Si può, dunque delineare, in via di prima sintetica conclusione, una semplice ma originale formula: per non limitarsi ad alleviare la povertà del disoccupato/inoccupato, ma per garantirgli il lavoro e relativo reddito conviene “giocare di sponda” e destinare la stessa risorsa monetaria (€ 780,00 mensili) non a lui direttamente, bensì alla compensazione salariale di quattro neo-colleghi, i quali, riducendo la loro settimana lavorativa da cinque a quattro giorni, creano praticamente *ex novo*, ed in modo certo, il posto di lavoro che serve.
Con vantaggio di tutti: dello (ex) disoccupato, dei lavoratori riducenti l'orario e dello stesso datore di lavoro, come più sotto si avrà agio di dimostrare.
c) Avvertenze preliminari alla analisi della proposta.
Abbiamo ritenuto opportuno, per semplicità ed efficacia di comunicazione, anticipare il nucleo essenziale della nostra proposta, ma nei paragrafi seguenti sarà opportuno o addirittura necessario scendere nei dettagli e nelle esemplificazioni, per meglio spiegarla e dimostrarne la pratica fattibilità.
Bisogna, però, formulare, in via ancora introduttiva, almeno le seguenti avvertenze:
1\) quando si parla di destinare ai lavoratori che accettino di ridurre il loro orario settimanale, a titolo di compensazione, il beneficio monetario che sarebbe stato corrisposto al disoccupato come reddito di cittadinanza, ovviamente non si parla di rapporti o negozi giuridici tra soggetti individualmente considerati, ma solo di un confronto di contabilità generale tra diverse partite.
Si vuol dire che per lo Stato è lo stesso pagare al disoccupato Tizio € 780,00 mensili a titolo di reddito di cittadinanza, oppure praticare uno sconto fiscale di € 195,00 mensili a quattro lavoratori, Caio, Sempronio, Mevio e Saturnino, che, riducendo il loro orario settimanale, consentono l'assunzione di Tizio.
Per questo, comunque, non è affatto necessario che i cinque lavoratori si conoscano o siano entrati o entrino in contatto tra di loro.
2\) L'unico atto giuridico concretamente necessario, secondo la nostra proposta, è la stipula a livello di singola azienda di un contratto di “solidarietà espansiva” (art. 41 D. Lgs. n. 148/2015) ovvero di un accordo sindacale con il quale viene pattuito, ad esempio, che l'Impresa assumerà cinque nuovi lavoratori, visto che 20 lavoratori già in forza hanno accettato di ridurre la loro settimana lavorativa da cinque a quattro giorni.
3\) La proposta può applicarsi non solo alle imprese ma anche alle Pubbliche Amministrazioni, seppur alle condizioni e con le limitazioni che saranno illustrate.

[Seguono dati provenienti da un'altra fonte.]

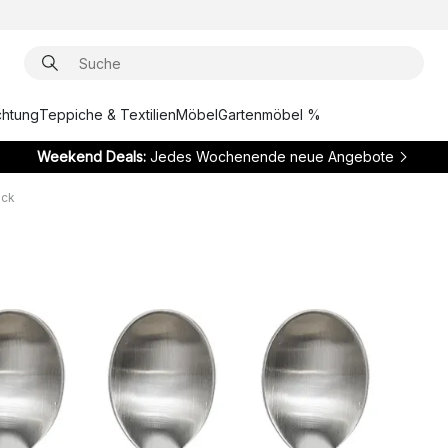
chtung
Teppiche & Textilien
Möbel
Gartenmöbel %
Weekend Deals:
Jedes Wochenende neue Angebote
ack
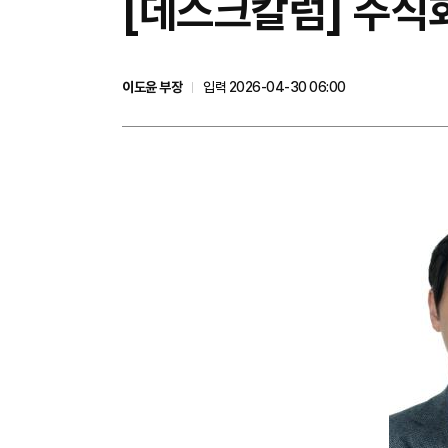
[데스크칼럼] 주식
이도윤 부장
입력 2026-04-30 06:00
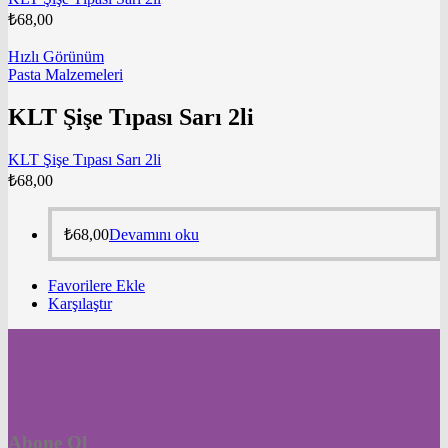
₺
68,00
Hızlı Görünüm
Pasta Malzemeleri
KLT Şişe Tıpası Sarı 2li
KLT Şişe Tıpası Sarı 2li
₺
68,00
₺
68,00
Devamını oku
Favorilere Ekle
Karşılaştır
Abone Ol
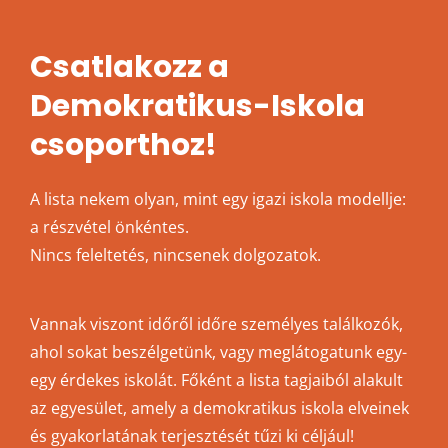
Csatlakozz a
Demokratikus-Iskola
csoporthoz!
A lista nekem olyan, mint egy igazi iskola modellje:
a részvétel önkéntes.
Nincs feleltetés, nincsenek dolgozatok.
Vannak viszont időről időre személyes találkozók,
ahol sokat beszélgetünk, vagy meglátogatunk egy-
egy érdekes iskolát. Főként a lista tagjaiból alakult
az egyesület, amely a demokratikus iskola elveinek
és gyakorlatának terjesztését tűzi ki céljául!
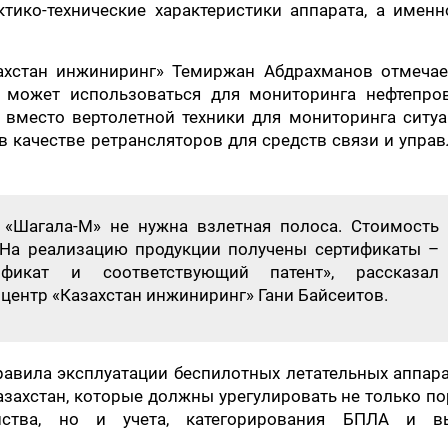
ико-технические характеристики аппарата, а именн
ахстан инжиниринг» Темиржан Абдрахманов отмечает
может использоваться для мониторинга нефтепров
 вместо вертолетной техники для мониторинга ситу
в качестве ретрансляторов для средств связи и упра
 «Шагала-М» не нужна взлетная полоса. Стоимость
 На реализацию продукции получены сертификаты –
ификат и соответствующий патент», рассказал
центр «Казахстан инжиниринг» Гани Байсеитов.
авила эксплуатации беспилотных летательных аппар
захстан, которые должны урегулировать не только п
нства, но и учета, категорирования БПЛА и в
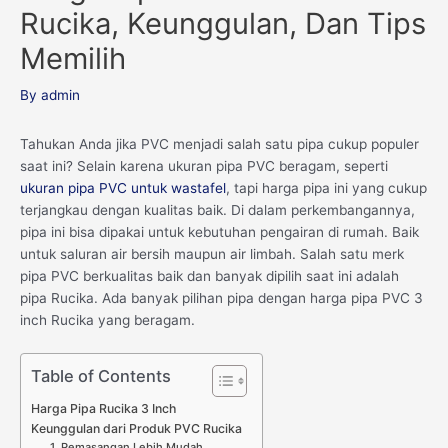
Rucika, Keunggulan, Dan Tips
Memilih
By
admin
Tahukan Anda jika PVC menjadi salah satu pipa cukup populer
saat ini? Selain karena ukuran pipa PVC beragam, seperti
ukuran pipa PVC untuk wastafel
, tapi harga pipa ini yang cukup
terjangkau dengan kualitas baik. Di dalam perkembangannya,
pipa ini bisa dipakai untuk kebutuhan pengairan di rumah. Baik
untuk saluran air bersih maupun air limbah. Salah satu merk
pipa PVC berkualitas baik dan banyak dipilih saat ini adalah
pipa Rucika. Ada banyak pilihan pipa dengan harga pipa PVC 3
inch Rucika yang beragam.
Table of Contents
Harga Pipa Rucika 3 Inch
Keunggulan dari Produk PVC Rucika
1. Pemasangan Lebih Mudah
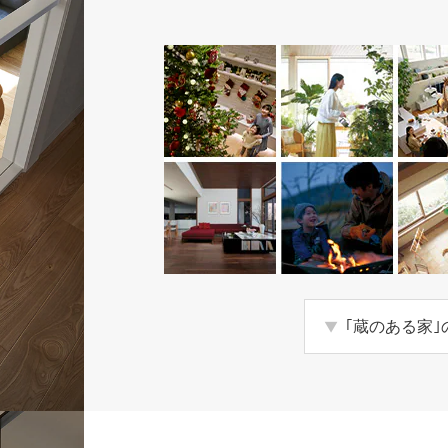
｢蔵のある家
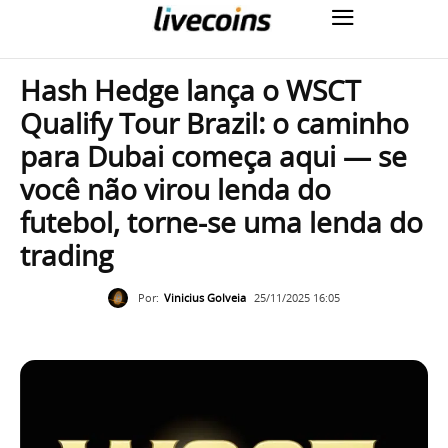
Hash Hedge lança o WSCT
Qualify Tour Brazil: o caminho
para Dubai começa aqui — se
você não virou lenda do
futebol, torne-se uma lenda do
trading
Por:
Vinicius Golveia
25/11/2025 16:05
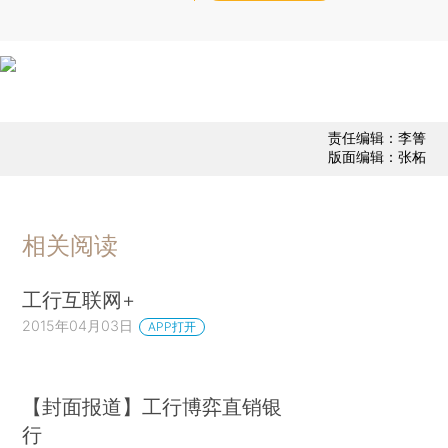
责任编辑：李箐
版面编辑：张柘
相关阅读
工行互联网+
2015年04月03日
APP打开
【封面报道】工行博弈直销银
行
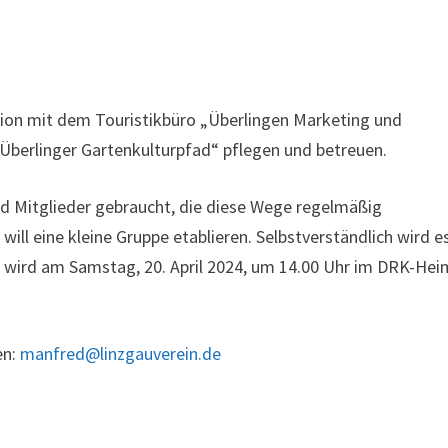
ration mit dem Touristikbüro „Überlingen Marketing und
erlinger Gartenkulturpfad“ pflegen und betreuen.
d Mitglieder gebraucht, die diese Wege regelmäßig
ill eine kleine Gruppe etablieren. Selbstverständlich wird e
e wird am Samstag, 20. April 2024, um 14.00 Uhr im DRK-Hei
en:
manfred@linzgauverein.de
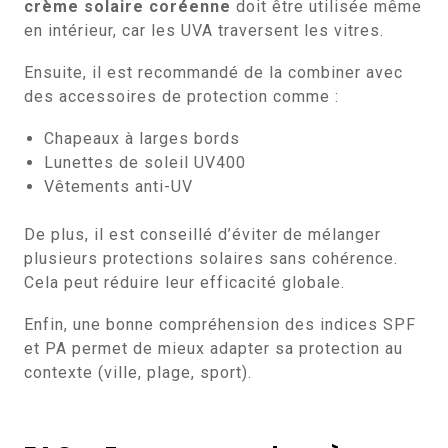
crème solaire coréenne
doit être utilisée même
en intérieur, car les UVA traversent les vitres.
Ensuite, il est recommandé de la combiner avec
des accessoires de protection comme :
Chapeaux à larges bords
Lunettes de soleil UV400
Vêtements anti-UV
De plus, il est conseillé d’éviter de mélanger
plusieurs protections solaires sans cohérence.
Cela peut réduire leur efficacité globale.
Enfin, une bonne compréhension des indices SPF
et PA permet de mieux adapter sa protection au
contexte (ville, plage, sport).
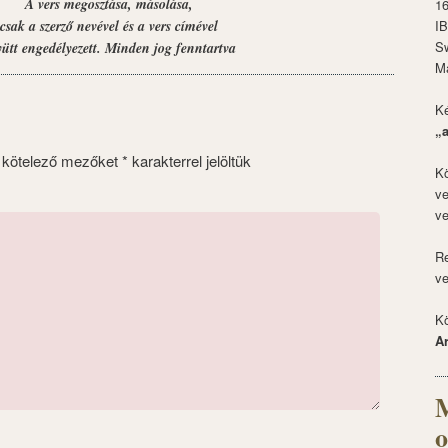
A vers megosztása, másolása,
1
I
csak a szerző nevével és a vers címével
S
yütt engedélyezett. Minden jog fenntartva
M
Ké
„
 kötelező mezőket
*
karakterrel jelöltük
Kö
ve
ve
Re
ve
Kö
A
M
o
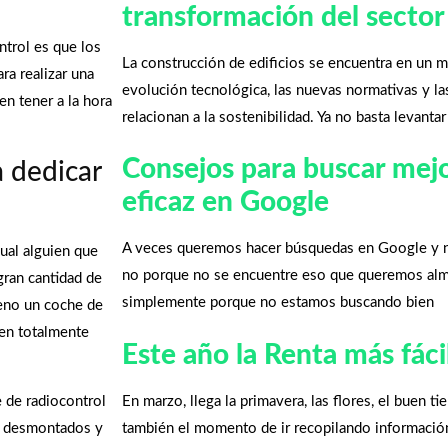
transformación del sector
ntrol es que los
La construcción de edificios se encuentra en un 
ra realizar una
evolución tecnológica, las nuevas normativas y la
n tener a la hora
relacionan a la sostenibilidad. Ya no basta levantar
Consejos para buscar mej
a dedicar
eficaz en Google
A veces queremos hacer búsquedas en Google y n
ual alguien que
no porque no se encuentre eso que queremos alm
gran cantidad de
simplemente porque no estamos buscando bien
ueno un coche de
nen totalmente
Este año la Renta más fáci
e de radiocontrol
En marzo, llega la primavera, las flores, el buen t
n desmontados y
también el momento de ir recopilando información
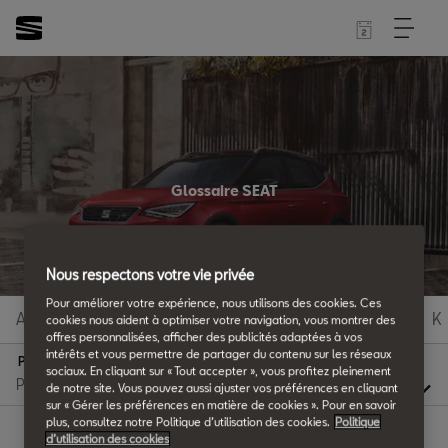
Glossaire SEAT
Tous les détails.
Nous respectons votre vie privée
Pour améliorer votre expérience, nous utilisons des cookies. Ces
A
B
C
D
E
F
G
H
I
J
K
cookies nous aident à optimiser votre navigation, vous montrer des
offres personnalisées, afficher des publicités adaptées à vos
intérêts et vous permettre de partager du contenu sur les réseaux
P
sociaux. En cliquant sur « Tout accepter », vous profitez pleinement
de notre site. Vous pouvez aussi ajuster vos préférences en cliquant
sur « Gérer les préférences en matière de cookies ». Pour en savoir
plus, consultez notre Politique d’utilisation des cookies.
Politique
d’utilisation des cookies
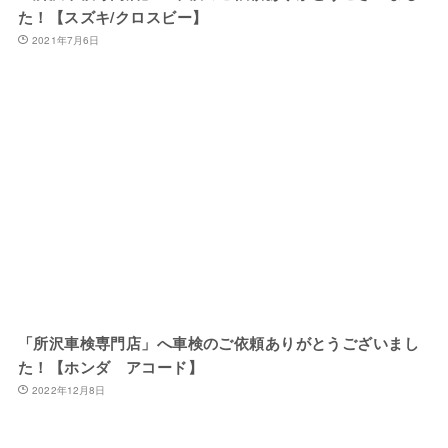
た！【スズキ/クロスビー】
2021年7月6日
「所沢車検専門店」へ車検のご依頼ありがとうございまし
た！【ホンダ アコード】
2022年12月8日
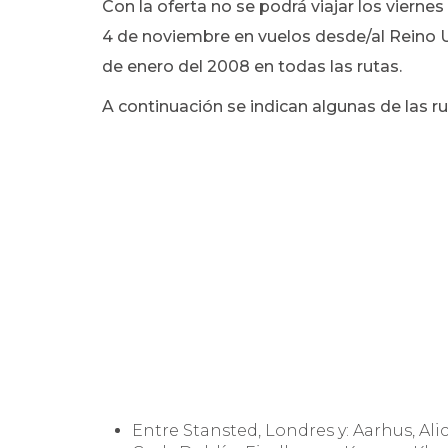
Con la oferta no se podrá viajar los viernes 
4 de noviembre en vuelos desde/al Reino Un
de enero del 2008 en todas las rutas.
A continuación se indican algunas de las ru
Entre Stansted, Londres y: Aarhus, Al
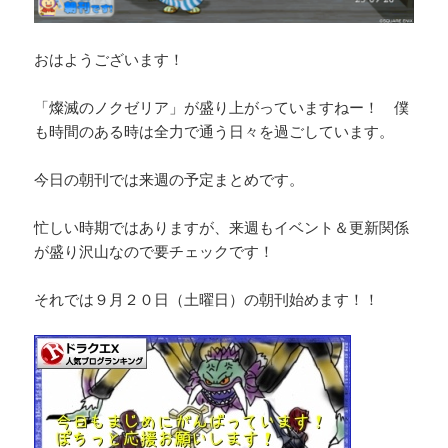
おはようございます！
「燦滅のノクゼリア」が盛り上がっていますねー！ 僕
も時間のある時は全力で通う日々を過ごしています。
今日の朝刊では来週の予定まとめです。
忙しい時期ではありますが、来週もイベント＆更新関係
が盛り沢山なので要チェックです！
それでは９月２０日（土曜日）の朝刊始めます！！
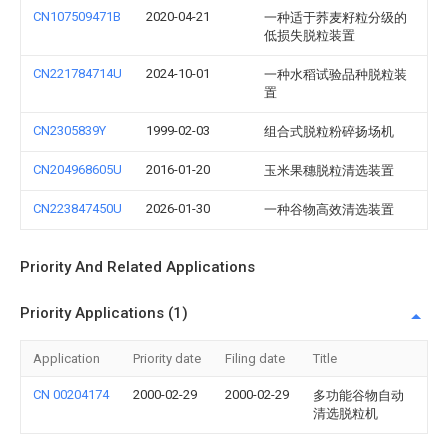
CN107509471B
2020-04-21
一种适于荞麦籽粒分级的
低损失脱粒装置
CN221784714U
2024-10-01
一种水稻试验品种脱粒装
置
CN2305839Y
1999-02-03
组合式脱粒粉碎扬场机
CN204968605U
2016-01-20
玉米果穗脱粒清选装置
CN223847450U
2026-01-30
一种谷物高效清选装置
Priority And Related Applications
Priority Applications (1)
Application
Priority date
Filing date
Title
CN 00204174
2000-02-29
2000-02-29
多功能谷物自动
清选脱粒机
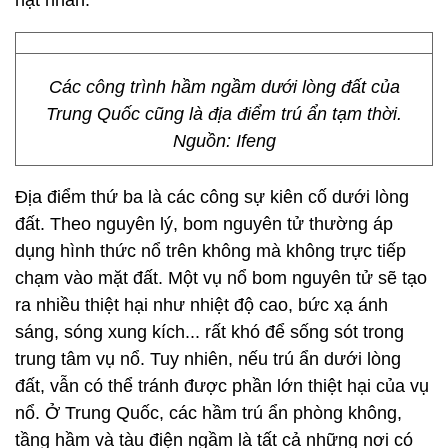
hạt nhân.
Các công trình hầm ngầm dưới lòng đất của
Trung Quốc cũng là địa điểm trú ẩn tạm thời.
Nguồn: Ifeng
Địa điểm thứ ba là các công sự kiên cố dưới lòng
đất. Theo nguyên lý, bom nguyên tử thường áp
dụng hình thức nổ trên không mà không trực tiếp
chạm vào mặt đất. Một vụ nổ bom nguyên tử sẽ tạo
ra nhiều thiệt hại như nhiệt độ cao, bức xạ ánh
sáng, sóng xung kích... rất khó để sống sót trong
trung tâm vụ nổ. Tuy nhiên, nếu trú ẩn dưới lòng
đất, vẫn có thể tránh được phần lớn thiệt hại của vụ
nổ. Ở Trung Quốc, các hầm trú ẩn phòng không,
tầng hầm và tàu điện ngầm là tất cả những nơi có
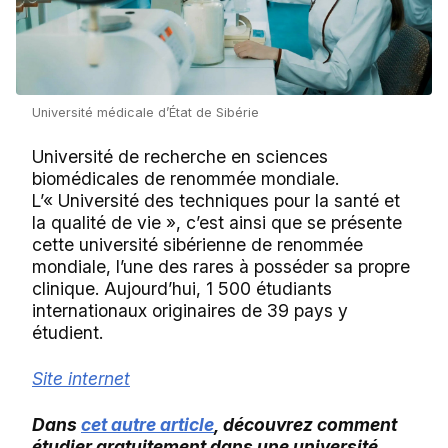
Université médicale d’État de Sibérie
Université de recherche en sciences
biomédicales de renommée mondiale.
L’« Université des techniques pour la santé et
la qualité de vie », c’est ainsi que se présente
cette université sibérienne de renommée
mondiale, l’une des rares à posséder sa propre
clinique. Aujourd’hui, 1 500 étudiants
internationaux originaires de 39 pays y
étudient.
Site internet
Dans
cet autre article
, découvrez comment
étudier gratuitement dans une université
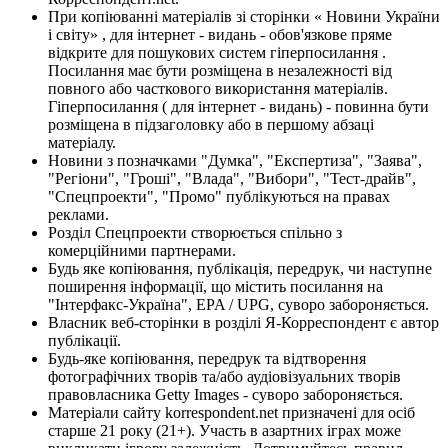
При копіюванні матеріалів зі сторінки « Новини України
і світу» , для інтернет - видань - обов'язкове пряме
відкрите для пошукових систем гіперпосилання .
Посилання має бути розміщена в незалежності від
повного або часткового використання матеріалів.
Гіперпосилання ( для інтернет - видань) - повинна бути
розміщена в підзаголовку або в першому абзаці
матеріалу.
Новини з позначками "Думка", "Експертиза", "Заява",
"Регіони", "Гроші", "Влада", "Вибори", "Тест-драйв",
"Спецпроекти", "Промо" публікуються на правах
реклами.
Розділ Спецпроекти створюється спільно з
комерційними партнерами.
Будь яке копіювання, публікація, передрук, чи наступне
поширення інформації, що містить посилання на
"Інтерфакс-Україна", EPA / UPG, суворо забороняється.
Власник веб-сторінки в розділі Я-Корреспондент є автор
публікації.
Будь-яке копіювання, передрук та відтворення
фотографічних творів та/або аудіовізуальних творів
правовласника Getty Images - суворо забороняється.
Матеріали сайту korrespondent.net призначені для осіб
старше 21 року (21+). Участь в азартних іграх може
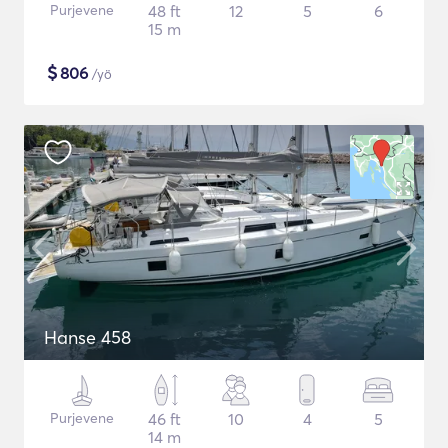
Purjevene
48 ft
12
5
6
15 m
$
806
/yö
Hanse 458
Purjevene
46 ft
10
4
5
14 m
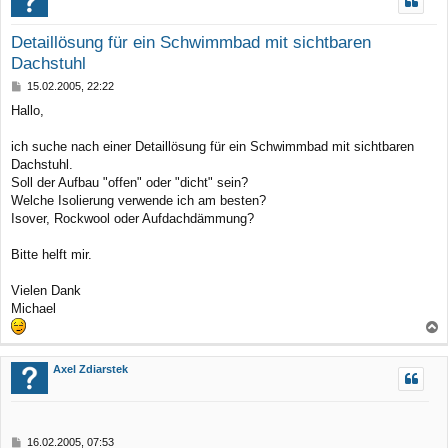
Detaillösung für ein Schwimmbad mit sichtbaren
Dachstuhl
B
15.02.2005, 22:22
e
Hallo,
i
t
r
ich suche nach einer Detaillösung für ein Schwimmbad mit sichtbaren
a
Dachstuhl.
g
Soll der Aufbau "offen" oder "dicht" sein?
Welche Isolierung verwende ich am besten?
Isover, Rockwool oder Aufdachdämmung?
Bitte helft mir.
Vielen Dank
Michael
a
c
Axel Zdiarstek
h
o
b
B
16.02.2005, 07:53
e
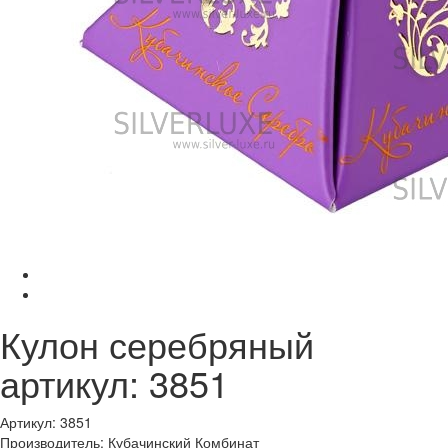
Кулон серебряный
артикул: 3851
Артикул: 3851
Производитель: Кубачинский Комбинат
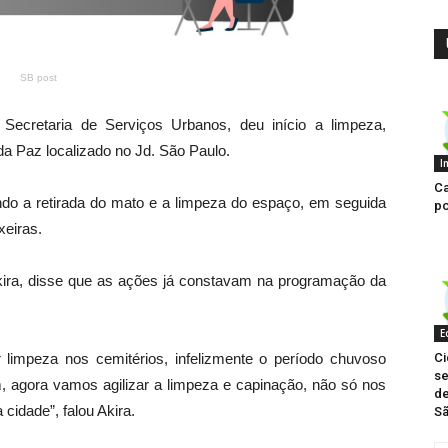
SB post
 Secretaria de Serviços Urbanos, deu início a limpeza,
a Paz localizado no Jd. São Paulo.
I
Ca
ando a retirada do mato e a limpeza do espaço, em seguida
po
xeiras.
kira, disse que as ações já constavam na programação da
E
 limpeza nos cemitérios, infelizmente o período chuvoso
Ci
se
m, agora vamos agilizar a limpeza e capinação, não só nos
de
cidade”, falou Akira.
Sã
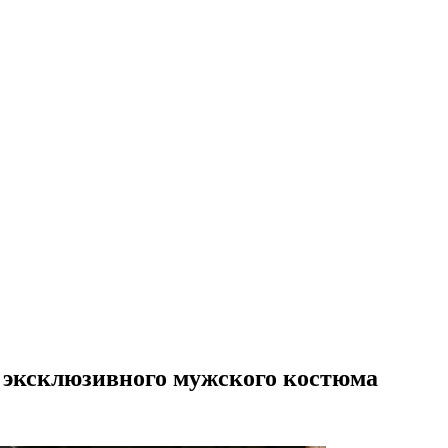
 эксклюзивного мужского костюма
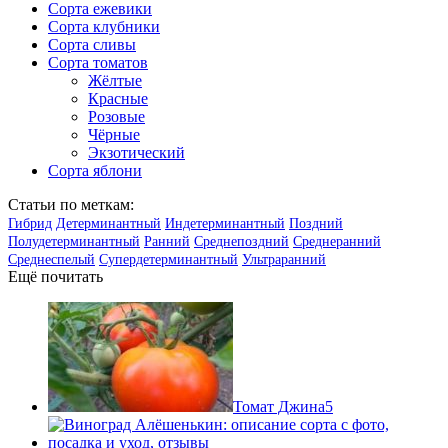
Сорта ежевики
Сорта клубники
Сорта сливы
Сорта томатов
Жёлтые
Красные
Розовые
Чёрные
Экзотический
Сорта яблони
Статьи по меткам:
Гибрид
Детерминантный
Индетерминантный
Поздний
Полудетерминантный
Ранний
Среднепоздний
Среднеранний
Среднеспелый
Супердетерминантный
Ультраранний
Ещё почитать
Томат Джина
5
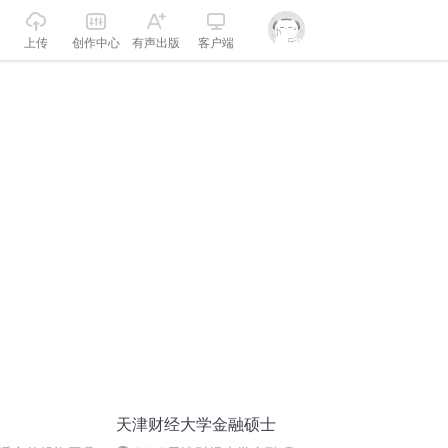
上传
创作中心
有声出版
客户端
天津财经大学金融硕士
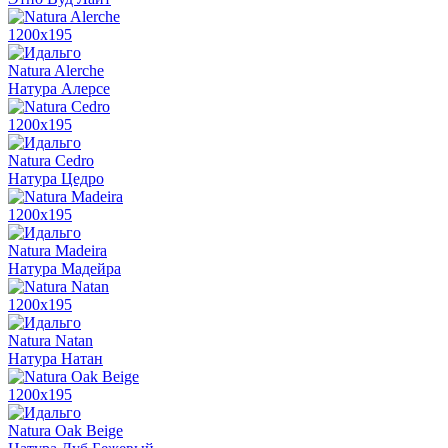
1200x195
Natura Alerche
Натура Алерсе
1200x195
Natura Cedro
Натура Цедро
1200x195
Natura Madeira
Натура Мадейра
1200x195
Natura Natan
Натура Натан
1200x195
Natura Oak Beige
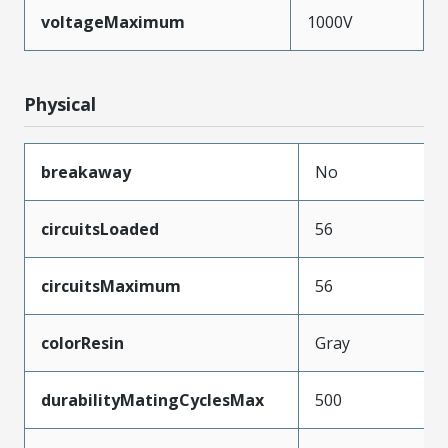
voltageMaximum
1000V
Physical
breakaway
No
circuitsLoaded
56
circuitsMaximum
56
colorResin
Gray
durabilityMatingCyclesMax
500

4\) Precedenti progetti, ispirati al meccanismo dei contratti di solidarietà espansiva - messi a punto da chi redige questa nota prima dell'introduzione del reddito di cittadinanza, con l'utilizzo di diversi tipi di risorse economiche per ottenere una provvista da distribuire ai “riducenti orario” - restano in sé validi, ma ormai soprattutto come possibile strumento di completamento e arricchimento della provvista implicitamente creata con il decreto sul reddito di cittadinanza.
Se ne riparlerà, pertanto, nel paragrafo 6. di questa nota, onde formulare un progetto completo.
d) Dati e parametri quantitativi di maggior rilievo.
Si può, dunque, iniziare l'illustrazione della proposta rammentando alcuni dati e parametri quantitativi necessari per apprezzarne il significato e la portata.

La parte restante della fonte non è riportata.